Saved data entries:
········

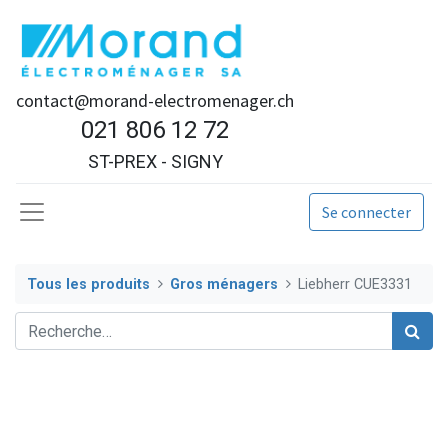
contact@morand-electromenager.ch
021 806 12 72
ST-PREX - SIGNY
Se connecter
Tous les produits
Gros ménagers
Liebherr CUE3331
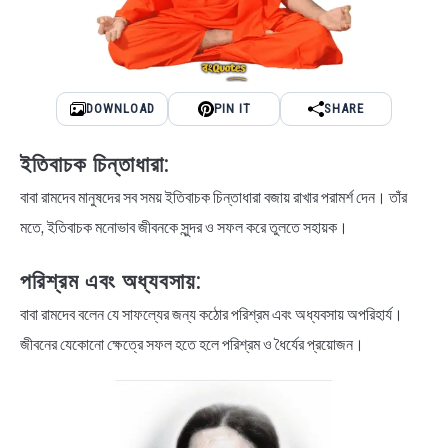
DOWNLOAD
PIN IT
SHARE
ইতিবাচক চিন্তাধারা:
বাবা রামদেব মানুষদের সব সময় ইতিবাচক চিন্তাধারা বজায় রাখার পরামর্শ দেন। তাঁর
মতে, ইতিবাচক মনোভাব জীবনকে সুন্দর ও সফল করে তুলতে সহায়ক।
পরিশ্রম এবং অধ্যবসায়:
বাবা রামদেব বলেন যে সাফল্যের জন্য কঠোর পরিশ্রম এবং অধ্যবসায় অপরিহার্য।
জীবনের যেকোনো ক্ষেত্রে সফল হতে হলে পরিশ্রম ও ধৈর্যের প্রয়োজন।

········

Only the stretch of lines that begins with the one holding "বাবা রামদেব বলেন" and ends with the last line above belongs in the answer; please write it out exactly.

বাবা রামদেব বলেন যে সাফল্যের জন্য কঠোর পরিশ্রম এবং অধ্যবসায় অপরিহার্য।
জীবনের যেকোনো ক্ষেত্রে সফল হতে হলে পরিশ্রম ও ধৈর্যের প্রয়োজন।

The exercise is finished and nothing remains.